I'd like to propose some changes in how we report and triage Talos
alerts. Over the past couple years, Joel Maher (with occasional
assistance from myself and others) has taken over the job of triaging
and responding to ("sheriffing") Talos regressions. He's done this
through a bunch of existing systems:
1. Graphserver: https://graphs.mozilla.org - a system for visualizing
the results of Talos tests
2. Graphserver alerts: A system that monitors Graphserver for sustained
regressions and improvements in particular Talos tests, and emails
developers and posts to a newsgroup (m.d.tree-alerts) when it detects them.

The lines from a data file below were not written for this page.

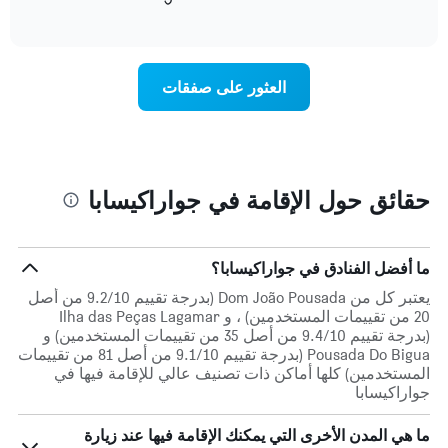
التالي
of
التالي
interactive
1
متوسط
chart
محور
سعر
Y
غرفة
العثور على صفقات
الذي
كل
يعرض
يوم
متوسط
في
سعر
الأسبوع
غرفة
يتضمن
المخطط
حقائق حول الإقامة في جواراكيسابا
1
محور
X
الذي
ما أفضل الفنادق في جواراكيسابا؟
يعرض
يعتبر كل من Dom João Pousada (بدرجة تقييم 9.2/10 من أصل
أيام
20 من تقييمات المستخدمين) ، و Ilha das Peças Lagamar
الأسبوع.
(بدرجة تقييم 9.4/10 من أصل 35 من تقييمات المستخدمين) و
يتضمن
Pousada Do Bigua (بدرجة تقييم 9.1/10 من أصل 81 من تقييمات
المخطط
المستخدمين) كلها أماكن ذات تصنيف عالي للإقامة فيها في
التالي
جواراكيسابا
1
محور
ما هي المدن الأخرى التي يمكنك الإقامة فيها عند زيارة
Y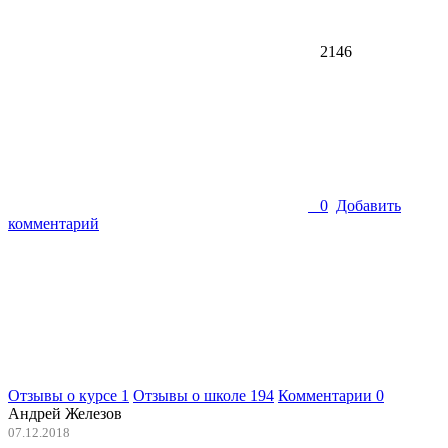
2146
0
Добавить
комментарий
Отзывы о курсе
1
Отзывы о школе
194
Комментарии
0
Андрей Железов
07.12.2018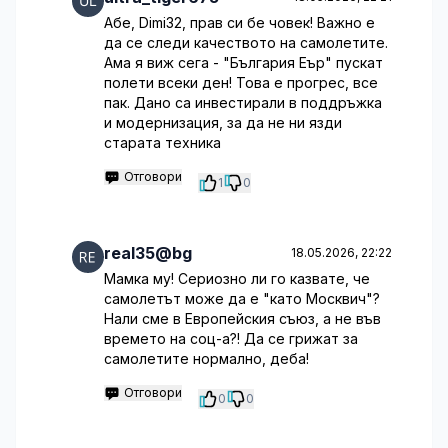
Абе, Dimi32, прав си бе човек! Важно е
да се следи качеството на самолетите.
Ама я виж сега - "България Еър" пускат
полети всеки ден! Това е прогрес, все
пак. Дано са инвестирали в поддръжка
и модернизация, за да не ни язди
старата техника
Отговори
1
0
real35@bg
18.05.2026, 22:22
Мамка му! Сериозно ли го казвате, че
самолетът може да е "като Москвич"?
Нали сме в Европейския съюз, а не във
времето на соц-а?! Да се грижат за
самолетите нормално, деба!
Отговори
0
0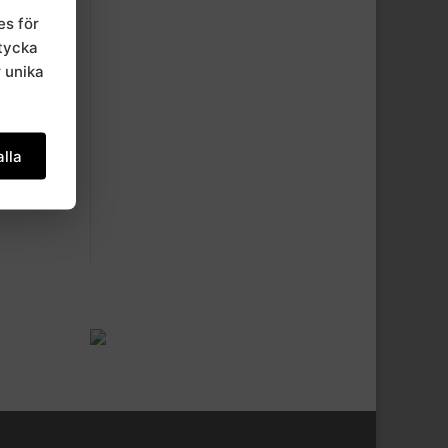
es för
mtycka
r unika
lla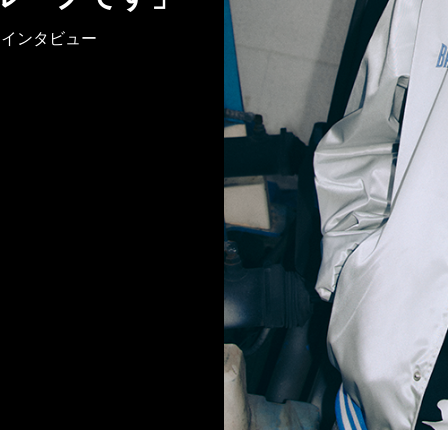
ック・インタビュー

3. AlertManager: http://alertmanager.allizom.org:8080/alerts.html - A
system Joel created that ingests the emails produced by Graphserver alerts
Over the past year, I've been working on a system called Perfherder
which aims to subsume the above functionality, streamlining this process
and make it easier for developers to understand and respond to these
reports. The final pieces have been coming together, the final one being
a better interface for triaging and responding to alerts, which you can
see here:
https://treeherder.mozilla.org/perf.html#/alerts
We've found that the automated alert emails have not been an effective
way of getting developers to respond to performance regressions. Indeed,
it might have had the opposite effect: because there are so many
"downstream" alerts (notifications produced due to merges and uplifts)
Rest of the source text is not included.